● **Task to carry out**
Below are entries; write every one of them out again exactly.

[Items listed in a dataset]
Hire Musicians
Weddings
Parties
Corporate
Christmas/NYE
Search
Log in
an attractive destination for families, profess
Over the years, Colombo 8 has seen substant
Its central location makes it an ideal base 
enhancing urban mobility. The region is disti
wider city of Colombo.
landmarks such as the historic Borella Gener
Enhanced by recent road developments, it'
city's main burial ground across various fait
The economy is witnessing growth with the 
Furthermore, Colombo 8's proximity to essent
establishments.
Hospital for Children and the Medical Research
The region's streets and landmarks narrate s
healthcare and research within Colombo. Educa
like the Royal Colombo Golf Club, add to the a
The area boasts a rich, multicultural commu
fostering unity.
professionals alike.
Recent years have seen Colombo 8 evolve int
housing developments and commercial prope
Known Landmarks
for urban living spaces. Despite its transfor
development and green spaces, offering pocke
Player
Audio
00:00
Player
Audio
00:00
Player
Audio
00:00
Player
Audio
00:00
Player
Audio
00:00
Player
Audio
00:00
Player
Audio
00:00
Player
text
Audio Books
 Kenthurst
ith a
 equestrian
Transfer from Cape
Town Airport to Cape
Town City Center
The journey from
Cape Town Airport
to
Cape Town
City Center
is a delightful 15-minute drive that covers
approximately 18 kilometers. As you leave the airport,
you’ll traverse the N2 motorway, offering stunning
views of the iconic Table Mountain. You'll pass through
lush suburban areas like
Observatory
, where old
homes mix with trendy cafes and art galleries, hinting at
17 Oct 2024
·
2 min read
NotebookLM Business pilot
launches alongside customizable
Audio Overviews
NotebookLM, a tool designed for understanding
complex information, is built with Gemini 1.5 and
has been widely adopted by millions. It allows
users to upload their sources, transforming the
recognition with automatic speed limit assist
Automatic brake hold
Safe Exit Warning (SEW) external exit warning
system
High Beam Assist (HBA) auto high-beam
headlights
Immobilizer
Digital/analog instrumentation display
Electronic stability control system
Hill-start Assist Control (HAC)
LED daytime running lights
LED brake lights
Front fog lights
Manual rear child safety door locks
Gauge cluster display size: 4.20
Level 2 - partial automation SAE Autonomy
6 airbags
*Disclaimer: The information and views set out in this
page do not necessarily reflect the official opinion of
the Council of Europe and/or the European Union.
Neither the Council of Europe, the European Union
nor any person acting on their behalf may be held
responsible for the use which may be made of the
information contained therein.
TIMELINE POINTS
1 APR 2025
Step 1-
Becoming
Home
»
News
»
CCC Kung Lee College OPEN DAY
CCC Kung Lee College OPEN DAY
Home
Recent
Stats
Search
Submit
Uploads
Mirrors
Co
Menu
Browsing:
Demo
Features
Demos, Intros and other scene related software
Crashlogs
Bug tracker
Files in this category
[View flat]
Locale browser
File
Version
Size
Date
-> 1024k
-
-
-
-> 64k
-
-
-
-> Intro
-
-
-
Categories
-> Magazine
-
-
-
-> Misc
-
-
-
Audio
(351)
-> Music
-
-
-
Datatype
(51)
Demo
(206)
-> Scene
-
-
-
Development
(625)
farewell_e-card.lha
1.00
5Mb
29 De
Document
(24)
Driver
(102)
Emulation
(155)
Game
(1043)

● **Result of the exercise**
Hire Musicians
Weddings
Parties
Corporate
Christmas/NYE
Search
Log in
an attractive destination for families, profess
Over the years, Colombo 8 has seen substant
Its central location makes it an ideal base 
enhancing urban mobility. The region is disti
wider city of Colombo.
landmarks such as the historic Borella Gener
Enhanced by recent road developments, it'
city's main burial ground across various fait
The economy is witnessing growth with the 
Furthermore, Colombo 8's proximity to essent
establishments.
Hospital for Children and the Medical Research
The region's streets and landmarks narrate s
healthcare and research within Colombo. Educa
like the Royal Colombo Golf Club, add to the a
The area boasts a rich, multicultural commu
fostering unity.
professionals alike.
Recent years have seen Colombo 8 evolve int
housing developments and commercial prope
Known Landmarks
for urban living spaces. Despite its transfor
development and green spaces, offering pocke
Player
Audio
00:00
Player
Audio
00:00
Player
Audio
00:00
Player
Audio
00:00
Player
Audio
00:00
Player
Audio
00:00
Player
Audio
00:00
Player
text
Audio Books
 Kenthurst
ith a
 equestrian
Transfer from Cape
Town Airport to Cape
Town City Center
The journey from
Cape Town Airport
to
Cape Town
City Center
is a delightful 15-minute drive that covers
approximately 18 kilometers. As you leave the airport,
you’ll traverse the N2 motorway, offering stunning
views of the iconic Table Mountain. You'll pass through
lush suburban areas like
Observatory
, where old
homes mix with trendy cafes and art galleries, hinting at
17 Oct 2024
·
2 min read
NotebookLM Business pilot
launches alongside customizable
Audio Overviews
NotebookLM, a tool designed for understanding
complex information, is built with Gemini 1.5 and
has been widely adopted by millions. It allows
users to upload their sources, transforming the
recognition with automatic speed limit assist
Automatic brake hold
Safe Exit Warning (SEW) external exit warning
system
High Beam Assist (HBA) auto high-beam
headlights
Immobilizer
Digital/analog instrumentation display
Electronic stability control system
Hill-start Assist Control (HAC)
LED daytime running lights
LED brake lights
Front fog lights
Manual rear child safety door locks
Gauge cluster display size: 4.20
Level 2 - partial automation SAE Autonomy
6 airbags
*Disclaimer: The information and views set out in this
page do not necessarily reflect the official opinion of
the Council of Europe and/or the European Union.
Neither the Council of Europe, the European Union
nor any person acting on their behalf may be held
responsible for the use which may be made of the
information contained therein.
TIMELINE POINTS
1 APR 2025
Step 1-
Becoming
Home
»
News
»
CCC Kung Lee College OPEN DAY
CCC Kung Lee College OPEN DAY
Home
Recent
Stats
Search
Submit
Uploads
Mirrors
Co
Menu
Browsing:
Demo
Features
Demos, Intros and other scene related software
Crashlogs
Bug tracker
Files in this category
[View flat]
Locale browser
File
Version
Size
Date
-> 1024k
-
-
-
-> 64k
-
-
-
-> Intro
-
-
-
Categories
-> Magazine
-
-
-
-> Misc
-
-
-
Audio
(351)
-> Music
-
-
-
Datatype
(51)
Demo
(206)
-> Scene
-
-
-
Development
(625)
farewell_e-card.lha
1.00
5Mb
29 De
Document
(24)
Driver
(102)
Emulation
(155)
Game
(1043)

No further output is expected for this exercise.